_Aim of the task_
In the data below, count how many lines contain "Eccezioni" and give that number by itself.

Document understanding data:
━━━━
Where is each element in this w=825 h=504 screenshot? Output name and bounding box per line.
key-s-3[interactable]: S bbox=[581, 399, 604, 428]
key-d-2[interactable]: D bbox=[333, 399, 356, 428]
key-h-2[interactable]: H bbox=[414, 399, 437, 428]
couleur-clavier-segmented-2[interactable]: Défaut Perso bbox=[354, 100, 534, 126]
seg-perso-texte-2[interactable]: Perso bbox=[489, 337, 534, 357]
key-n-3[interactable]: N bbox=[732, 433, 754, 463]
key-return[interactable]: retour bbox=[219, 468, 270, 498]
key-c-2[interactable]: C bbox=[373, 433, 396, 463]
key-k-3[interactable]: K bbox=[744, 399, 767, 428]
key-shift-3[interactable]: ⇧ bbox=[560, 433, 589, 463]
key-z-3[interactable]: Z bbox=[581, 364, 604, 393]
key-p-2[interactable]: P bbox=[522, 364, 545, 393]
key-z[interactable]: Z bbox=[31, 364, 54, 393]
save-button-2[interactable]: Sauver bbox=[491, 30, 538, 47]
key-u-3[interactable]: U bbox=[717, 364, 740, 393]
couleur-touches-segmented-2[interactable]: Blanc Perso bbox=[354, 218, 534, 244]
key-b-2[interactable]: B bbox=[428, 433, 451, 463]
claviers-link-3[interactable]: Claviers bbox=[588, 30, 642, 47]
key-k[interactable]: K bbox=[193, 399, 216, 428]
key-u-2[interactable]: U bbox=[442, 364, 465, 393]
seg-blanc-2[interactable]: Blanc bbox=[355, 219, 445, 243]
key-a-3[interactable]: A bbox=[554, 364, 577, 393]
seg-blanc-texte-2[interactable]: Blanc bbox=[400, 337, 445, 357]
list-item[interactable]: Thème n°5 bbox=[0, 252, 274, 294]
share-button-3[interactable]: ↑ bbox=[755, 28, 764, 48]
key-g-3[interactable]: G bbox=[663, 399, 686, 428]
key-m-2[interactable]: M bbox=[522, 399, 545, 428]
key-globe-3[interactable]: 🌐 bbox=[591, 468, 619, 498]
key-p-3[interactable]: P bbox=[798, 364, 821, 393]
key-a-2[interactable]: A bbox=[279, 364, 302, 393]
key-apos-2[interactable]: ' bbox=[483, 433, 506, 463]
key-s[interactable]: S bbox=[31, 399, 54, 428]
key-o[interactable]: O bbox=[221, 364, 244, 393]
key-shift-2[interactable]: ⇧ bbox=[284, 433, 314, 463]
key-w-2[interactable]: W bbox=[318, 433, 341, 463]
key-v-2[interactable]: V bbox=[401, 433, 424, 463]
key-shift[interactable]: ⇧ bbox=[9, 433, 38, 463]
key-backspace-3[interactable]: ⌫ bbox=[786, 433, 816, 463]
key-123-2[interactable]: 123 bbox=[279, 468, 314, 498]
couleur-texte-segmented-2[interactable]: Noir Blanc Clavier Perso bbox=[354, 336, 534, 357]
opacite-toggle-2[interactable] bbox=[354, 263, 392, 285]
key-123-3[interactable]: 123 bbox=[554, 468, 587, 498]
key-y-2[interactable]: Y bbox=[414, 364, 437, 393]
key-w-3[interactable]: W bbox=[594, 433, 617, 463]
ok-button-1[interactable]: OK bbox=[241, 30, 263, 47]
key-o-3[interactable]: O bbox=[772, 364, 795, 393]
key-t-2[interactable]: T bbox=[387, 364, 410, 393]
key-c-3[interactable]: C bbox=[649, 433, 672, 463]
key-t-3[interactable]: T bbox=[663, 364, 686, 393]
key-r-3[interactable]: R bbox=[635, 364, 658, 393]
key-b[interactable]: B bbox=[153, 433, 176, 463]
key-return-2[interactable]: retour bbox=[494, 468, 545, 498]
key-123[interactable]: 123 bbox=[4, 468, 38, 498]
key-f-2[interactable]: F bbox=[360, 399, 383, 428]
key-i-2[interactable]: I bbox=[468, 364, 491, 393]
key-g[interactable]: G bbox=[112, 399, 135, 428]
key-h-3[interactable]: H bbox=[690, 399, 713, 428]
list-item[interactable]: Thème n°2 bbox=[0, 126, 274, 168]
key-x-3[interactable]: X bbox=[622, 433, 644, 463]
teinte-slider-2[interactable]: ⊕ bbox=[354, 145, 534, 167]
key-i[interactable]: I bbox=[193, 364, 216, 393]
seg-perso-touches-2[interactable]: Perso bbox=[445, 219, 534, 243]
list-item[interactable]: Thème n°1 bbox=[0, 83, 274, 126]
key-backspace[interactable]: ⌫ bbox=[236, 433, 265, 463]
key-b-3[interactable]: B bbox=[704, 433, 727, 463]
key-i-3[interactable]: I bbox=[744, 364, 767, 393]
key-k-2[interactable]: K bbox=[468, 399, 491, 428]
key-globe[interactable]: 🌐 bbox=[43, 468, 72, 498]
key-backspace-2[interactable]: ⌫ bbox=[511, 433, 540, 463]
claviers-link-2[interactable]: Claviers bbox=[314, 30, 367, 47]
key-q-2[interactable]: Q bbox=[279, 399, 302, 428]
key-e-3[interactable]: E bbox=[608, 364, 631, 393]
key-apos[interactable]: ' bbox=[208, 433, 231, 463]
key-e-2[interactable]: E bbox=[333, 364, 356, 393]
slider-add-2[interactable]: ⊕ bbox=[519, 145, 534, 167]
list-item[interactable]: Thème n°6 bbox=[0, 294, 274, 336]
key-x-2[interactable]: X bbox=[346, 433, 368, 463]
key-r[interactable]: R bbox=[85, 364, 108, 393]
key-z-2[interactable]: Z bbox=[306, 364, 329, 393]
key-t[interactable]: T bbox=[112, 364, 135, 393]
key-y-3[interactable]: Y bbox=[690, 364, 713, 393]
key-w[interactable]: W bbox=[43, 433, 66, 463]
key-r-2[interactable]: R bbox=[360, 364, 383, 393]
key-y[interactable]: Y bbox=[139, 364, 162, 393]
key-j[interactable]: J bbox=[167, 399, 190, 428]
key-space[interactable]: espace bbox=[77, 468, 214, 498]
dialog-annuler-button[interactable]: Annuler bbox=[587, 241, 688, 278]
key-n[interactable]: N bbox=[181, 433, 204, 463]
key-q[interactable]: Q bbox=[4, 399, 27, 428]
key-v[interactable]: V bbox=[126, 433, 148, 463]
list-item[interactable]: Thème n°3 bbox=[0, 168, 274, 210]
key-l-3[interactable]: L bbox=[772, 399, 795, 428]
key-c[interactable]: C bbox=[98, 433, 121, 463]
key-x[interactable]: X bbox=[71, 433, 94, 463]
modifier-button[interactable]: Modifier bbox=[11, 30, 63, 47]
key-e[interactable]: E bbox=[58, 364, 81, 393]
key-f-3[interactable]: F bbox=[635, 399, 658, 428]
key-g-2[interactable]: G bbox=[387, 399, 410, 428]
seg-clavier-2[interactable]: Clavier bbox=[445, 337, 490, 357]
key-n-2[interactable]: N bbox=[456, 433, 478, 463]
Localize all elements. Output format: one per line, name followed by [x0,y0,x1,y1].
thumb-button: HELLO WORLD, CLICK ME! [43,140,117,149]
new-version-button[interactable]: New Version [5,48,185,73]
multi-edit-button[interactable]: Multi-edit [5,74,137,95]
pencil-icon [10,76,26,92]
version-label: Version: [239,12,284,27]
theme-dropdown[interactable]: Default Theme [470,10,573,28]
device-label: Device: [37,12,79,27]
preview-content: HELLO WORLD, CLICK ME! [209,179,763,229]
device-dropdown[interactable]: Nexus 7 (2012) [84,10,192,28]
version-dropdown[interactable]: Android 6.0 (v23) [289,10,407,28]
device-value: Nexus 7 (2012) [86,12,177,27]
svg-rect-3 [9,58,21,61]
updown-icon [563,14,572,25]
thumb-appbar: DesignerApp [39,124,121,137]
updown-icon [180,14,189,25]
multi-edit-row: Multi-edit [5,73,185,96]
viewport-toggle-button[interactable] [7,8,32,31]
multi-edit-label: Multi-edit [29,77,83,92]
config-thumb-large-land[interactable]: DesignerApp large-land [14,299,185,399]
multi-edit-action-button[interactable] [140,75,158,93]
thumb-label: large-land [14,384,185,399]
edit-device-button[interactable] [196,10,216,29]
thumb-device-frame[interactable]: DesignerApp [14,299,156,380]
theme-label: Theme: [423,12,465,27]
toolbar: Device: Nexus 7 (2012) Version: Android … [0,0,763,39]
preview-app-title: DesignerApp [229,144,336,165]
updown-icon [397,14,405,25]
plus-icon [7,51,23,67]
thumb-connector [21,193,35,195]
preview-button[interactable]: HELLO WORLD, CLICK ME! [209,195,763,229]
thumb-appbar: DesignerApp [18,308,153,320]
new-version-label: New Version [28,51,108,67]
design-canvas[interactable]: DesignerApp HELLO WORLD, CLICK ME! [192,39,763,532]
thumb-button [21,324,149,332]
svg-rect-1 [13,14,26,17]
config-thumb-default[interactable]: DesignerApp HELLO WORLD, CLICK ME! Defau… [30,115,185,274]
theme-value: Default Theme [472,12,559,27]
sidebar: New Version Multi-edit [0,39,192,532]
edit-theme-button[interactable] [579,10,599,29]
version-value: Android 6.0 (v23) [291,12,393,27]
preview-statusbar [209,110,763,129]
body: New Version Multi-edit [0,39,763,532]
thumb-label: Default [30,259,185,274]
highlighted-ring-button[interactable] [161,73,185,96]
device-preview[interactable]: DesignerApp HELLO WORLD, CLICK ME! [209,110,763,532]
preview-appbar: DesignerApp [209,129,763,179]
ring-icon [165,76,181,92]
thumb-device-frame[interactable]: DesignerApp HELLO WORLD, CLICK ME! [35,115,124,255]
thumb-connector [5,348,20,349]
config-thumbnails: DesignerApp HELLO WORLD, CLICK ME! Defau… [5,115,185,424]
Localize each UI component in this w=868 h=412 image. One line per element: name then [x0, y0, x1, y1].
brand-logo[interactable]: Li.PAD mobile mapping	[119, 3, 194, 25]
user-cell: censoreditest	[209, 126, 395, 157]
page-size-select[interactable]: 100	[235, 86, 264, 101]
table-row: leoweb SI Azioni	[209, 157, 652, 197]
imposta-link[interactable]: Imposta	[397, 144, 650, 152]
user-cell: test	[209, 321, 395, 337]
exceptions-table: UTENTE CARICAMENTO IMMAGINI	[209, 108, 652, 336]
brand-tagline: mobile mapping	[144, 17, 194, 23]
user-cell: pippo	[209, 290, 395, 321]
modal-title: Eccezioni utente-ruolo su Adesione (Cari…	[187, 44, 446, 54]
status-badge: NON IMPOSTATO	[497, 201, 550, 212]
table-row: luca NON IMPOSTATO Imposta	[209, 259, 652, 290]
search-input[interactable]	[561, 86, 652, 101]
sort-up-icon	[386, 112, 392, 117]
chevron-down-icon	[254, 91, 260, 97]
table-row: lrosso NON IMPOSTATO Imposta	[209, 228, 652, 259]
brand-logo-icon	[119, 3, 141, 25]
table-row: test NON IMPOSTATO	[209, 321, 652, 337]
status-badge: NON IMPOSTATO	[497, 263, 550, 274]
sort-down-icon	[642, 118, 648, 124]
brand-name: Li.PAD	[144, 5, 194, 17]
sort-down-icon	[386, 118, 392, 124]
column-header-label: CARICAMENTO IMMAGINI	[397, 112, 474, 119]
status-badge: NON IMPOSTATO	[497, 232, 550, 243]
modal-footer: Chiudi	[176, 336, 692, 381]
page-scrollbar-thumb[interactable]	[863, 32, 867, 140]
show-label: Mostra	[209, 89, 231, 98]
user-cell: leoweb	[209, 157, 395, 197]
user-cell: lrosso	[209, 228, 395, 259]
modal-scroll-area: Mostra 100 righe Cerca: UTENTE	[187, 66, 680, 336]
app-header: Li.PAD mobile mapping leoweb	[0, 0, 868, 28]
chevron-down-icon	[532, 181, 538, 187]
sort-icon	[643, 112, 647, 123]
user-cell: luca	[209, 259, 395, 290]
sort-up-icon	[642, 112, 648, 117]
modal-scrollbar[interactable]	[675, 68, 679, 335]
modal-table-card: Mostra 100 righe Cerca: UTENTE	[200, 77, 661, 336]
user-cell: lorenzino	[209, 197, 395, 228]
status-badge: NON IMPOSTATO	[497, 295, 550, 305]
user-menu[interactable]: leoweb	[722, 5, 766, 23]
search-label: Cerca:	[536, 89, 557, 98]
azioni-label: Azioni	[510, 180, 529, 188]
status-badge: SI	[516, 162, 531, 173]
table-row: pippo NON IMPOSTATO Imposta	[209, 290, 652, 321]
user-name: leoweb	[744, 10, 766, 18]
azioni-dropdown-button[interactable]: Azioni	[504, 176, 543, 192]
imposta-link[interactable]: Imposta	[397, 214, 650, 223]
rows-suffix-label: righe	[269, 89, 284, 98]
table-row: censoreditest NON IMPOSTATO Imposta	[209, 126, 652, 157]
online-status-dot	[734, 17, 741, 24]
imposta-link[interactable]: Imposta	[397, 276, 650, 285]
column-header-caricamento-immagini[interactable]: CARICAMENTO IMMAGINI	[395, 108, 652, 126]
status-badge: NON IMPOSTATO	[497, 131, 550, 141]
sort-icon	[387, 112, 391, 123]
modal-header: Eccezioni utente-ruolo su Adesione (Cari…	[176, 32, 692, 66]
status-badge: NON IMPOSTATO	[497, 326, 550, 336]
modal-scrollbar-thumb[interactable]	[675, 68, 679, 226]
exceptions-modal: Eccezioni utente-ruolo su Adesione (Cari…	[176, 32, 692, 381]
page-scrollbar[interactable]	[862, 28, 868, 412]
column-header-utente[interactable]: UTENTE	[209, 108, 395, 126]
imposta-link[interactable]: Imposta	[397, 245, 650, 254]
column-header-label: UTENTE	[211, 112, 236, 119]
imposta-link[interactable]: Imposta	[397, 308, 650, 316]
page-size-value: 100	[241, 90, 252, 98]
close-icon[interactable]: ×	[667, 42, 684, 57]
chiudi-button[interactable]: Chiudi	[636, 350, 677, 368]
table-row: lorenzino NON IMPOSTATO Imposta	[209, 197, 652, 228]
━━━━
_Answer area_
3